_Exercise directions_: All the lines below need to be output exactly, apart from any images.

'''

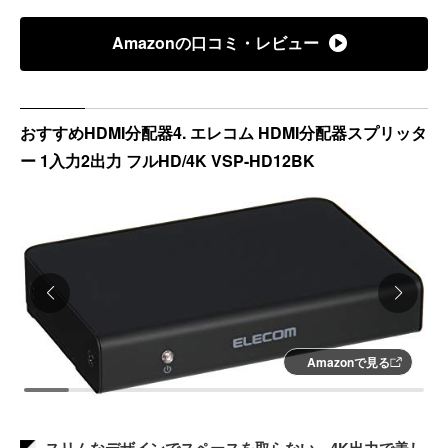
電源タイプ：USB給電
Amazonの口コミ・レビュー
カスケード接続：記載なし
HDMI音声フォーマット：2.0ch音声のみ対応
車対応：記載なし
おすすめHDMI分配器4. エレコム HDMI分配器スプリッタ
ー 1入力2出力 フルHD/4K VSP-HD12BK
Amazonで見る
スリムなデザインでスペースを取らない。4K出力で美し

'''

_Output of the task_:
電源タイプ：USB給電
Amazonの口コミ・レビュー
カスケード接続：記載なし
HDMI音声フォーマット：2.0ch音声のみ対応
車対応：記載なし
おすすめHDMI分配器4. エレコム HDMI分配器スプリッタ
ー 1入力2出力 フルHD/4K VSP-HD12BK
Amazonで見る
スリムなデザインでスペースを取らない。4K出力で美し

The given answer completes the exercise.